Oh, Red Hook Ikea, we just can’t figure out your environmental agenda. On the one hand there are buses and boats going right to your door, on the other hand you have that huge parking lot and traffic in your vicinity has increased over 300 percent. You opposed a new bike lane, but gave your employees bikes. You probably were (not) responsible for last summer’s Red Hook oil spill. And now you have Brooklyn’s biggest solar panel installation!
The Brooklyn Paper reports that yesterday the waterfront big box furniture, home-wares and meatballs store juiced up its rooftop solar panel installation, which covers some 19,000 square feet, or about half a football field, making it the borough’s biggest.
Over the next 12 months, those 1,104 panels will generate roughly the same amount of energy consumed by 20 homes or the equivalent of emissions from 32 cars over the same period. The panels, which convert solar radiation into electricity, feeds that current back into the Con Edison grid—the power company certified the Ikea installation earlier this week.

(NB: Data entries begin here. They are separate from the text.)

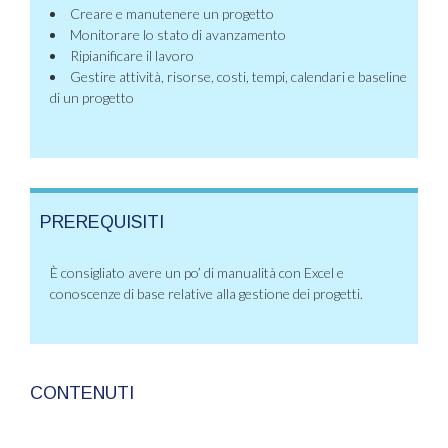
Creare e manutenere un progetto
Monitorare lo stato di avanzamento
Ripianificare il lavoro
Gestire attività, risorse, costi, tempi, calendari e baseline
di un progetto
PREREQUISITI
È consigliato avere un po’ di manualità con Excel e
conoscenze di base relative alla gestione dei progetti.
CONTENUTI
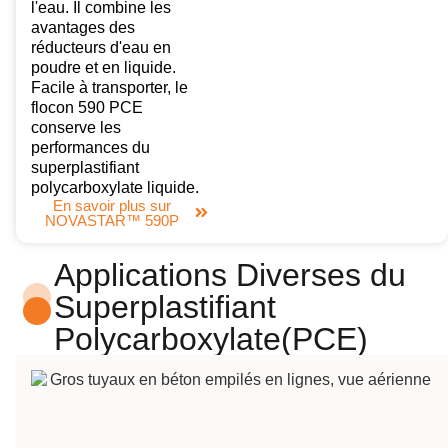
l'eau. Il combine les
avantages des
réducteurs d'eau en
poudre et en liquide.
Facile à transporter, le
flocon 590 PCE
conserve les
performances du
superplastifiant
polycarboxylate liquide.
En savoir plus sur
NOVASTAR™ 590P
Applications Diverses du
Superplastifiant
Polycarboxylate(PCE)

Store manager Mike Baker tells the Paper:
“The initiative helps improve the environment and contributes to our vision of creating a better everyday life for the many.”

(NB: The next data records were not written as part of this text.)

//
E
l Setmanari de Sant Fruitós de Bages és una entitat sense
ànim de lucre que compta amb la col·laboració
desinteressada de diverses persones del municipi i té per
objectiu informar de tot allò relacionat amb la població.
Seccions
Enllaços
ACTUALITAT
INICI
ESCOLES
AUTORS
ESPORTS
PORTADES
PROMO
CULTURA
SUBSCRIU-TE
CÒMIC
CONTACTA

But given the amount of energy the store requires and emissions it generates from traffic, air conditioning and so on, the huge solar power system’s benefits are relatively limited. Red Hook Civic Association co-chairman John McGettrick tells the BP:
“This will be a miniscule way to offset the tremendous amount of pollution created by the vehicles passing through Red Hook Park on the way to the store.”
What more could the Swedish giants do? Two words: tidal turbines.